● **REQUIREMENT**:
Using the data below, return word for word every line from the one holding "author, and keynote" down to the one holding "Vitamin A & Carotenoids". Leave pictures out.

● **SUPPLIED RECORDS**:
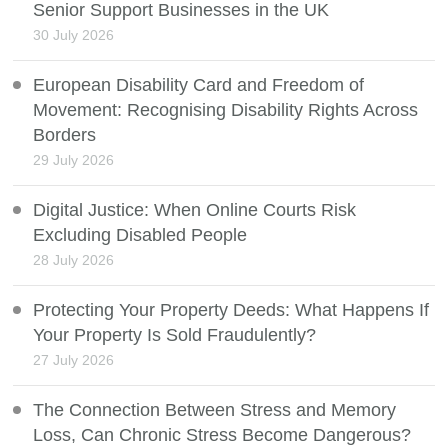
Senior Support Businesses in the UK
30 July 2026
European Disability Card and Freedom of
Movement: Recognising Disability Rights Across
Borders
29 July 2026
Digital Justice: When Online Courts Risk
Excluding Disabled People
28 July 2026
Protecting Your Property Deeds: What Happens If
Your Property Is Sold Fraudulently?
27 July 2026
The Connection Between Stress and Memory
Loss, Can Chronic Stress Become Dangerous?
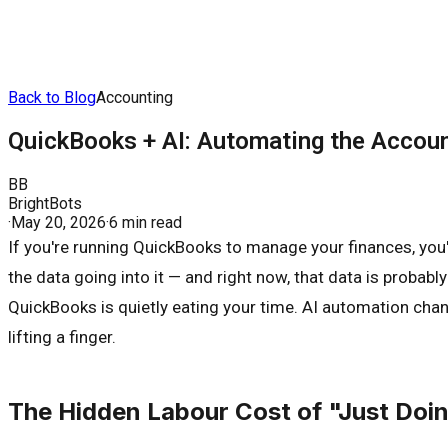
Back to Blog
Accounting
QuickBooks + AI: Automating the Accou
BB
BrightBots
·
May 20, 2026
·
6 min read
If you're running QuickBooks to manage your finances, you
the data going into it — and right now, that data is probabl
QuickBooks is quietly eating your time. AI automation cha
lifting a finger.
The Hidden Labour Cost of "Just Doi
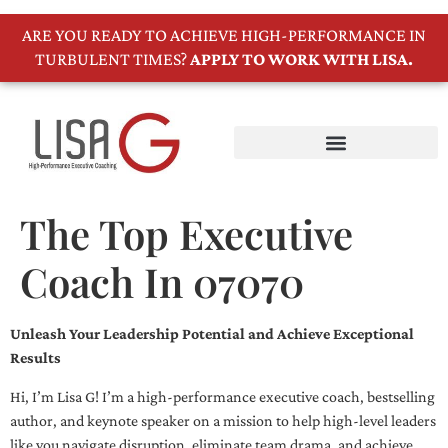
ARE YOU READY TO ACHIEVE HIGH-PERFORMANCE IN
TURBULENT TIMES?
APPLY TO WORK WITH LISA.
The Top Executive
Coach In 07070
Unleash Your Leadership Potential and Achieve Exceptional
Results
Hi, I’m Lisa G! I’m a high-performance executive coach, bestselling
author, and keynote speaker on a mission to help high-level leaders
like you navigate disruption, eliminate team drama, and achieve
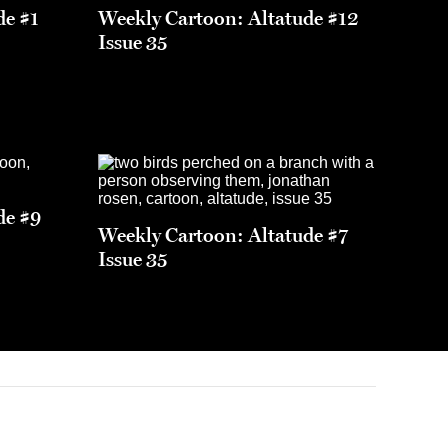
de #1
Weekly Cartoon: Altatude #12
Issue 35
de #9
Weekly Cartoon: Altatude #7
Issue 35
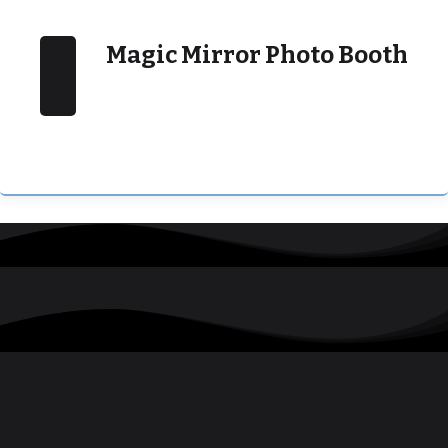
Magic Mirror Photo Booth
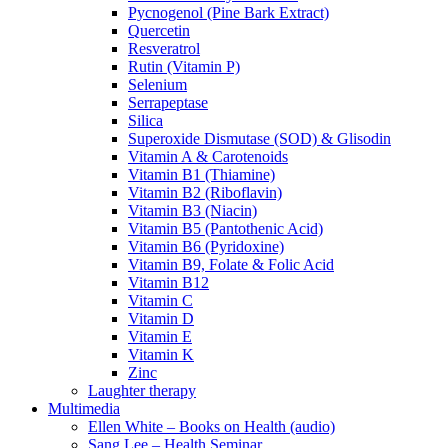
Pycnogenol (Pine Bark Extract)
Quercetin
Resveratrol
Rutin (Vitamin P)
Selenium
Serrapeptase
Silica
Superoxide Dismutase (SOD) & Glisodin
Vitamin A & Carotenoids
Vitamin B1 (Thiamine)
Vitamin B2 (Riboflavin)
Vitamin B3 (Niacin)
Vitamin B5 (Pantothenic Acid)
Vitamin B6 (Pyridoxine)
Vitamin B9, Folate & Folic Acid
Vitamin B12
Vitamin C
Vitamin D
Vitamin E
Vitamin K
Zinc
Laughter therapy
Multimedia
Ellen White – Books on Health (audio)
Sang Lee – Health Seminar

● **TASK OUTPUT**:
author, and keynote speaker on a mission to help high-level leaders
like you navigate disruption, eliminate team drama, and achieve
de #1
Weekly Cartoon: Altatude #12
Issue 35
de #9
Weekly Cartoon: Altatude #7
Issue 35
Magic Mirror Photo Booth
Pycnogenol (Pine Bark Extract)
Quercetin
Resveratrol
Rutin (Vitamin P)
Selenium
Serrapeptase
Silica
Superoxide Dismutase (SOD) & Glisodin
Vitamin A & Carotenoids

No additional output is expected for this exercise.